Dataset records Block Start
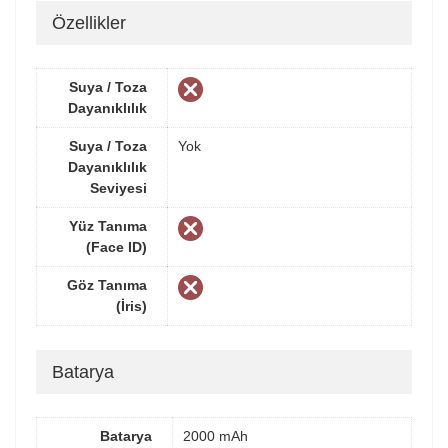
Özellikler
Suya / Toza
Dayanıklılık
Suya / Toza
Yok
Dayanıklılık
Seviyesi
Yüz Tanıma
(Face ID)
Göz Tanıma
(İris)
Batarya
Batarya
2000 mAh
Dataset records Block End
Work request =
With the pictures removed, print the entries above exactly.

Response for this exercise =
Özellikler
Suya / Toza
Dayanıklılık
Suya / Toza
Yok
Dayanıklılık
Seviyesi
Yüz Tanıma
(Face ID)
Göz Tanıma
(İris)
Batarya
Batarya
2000 mAh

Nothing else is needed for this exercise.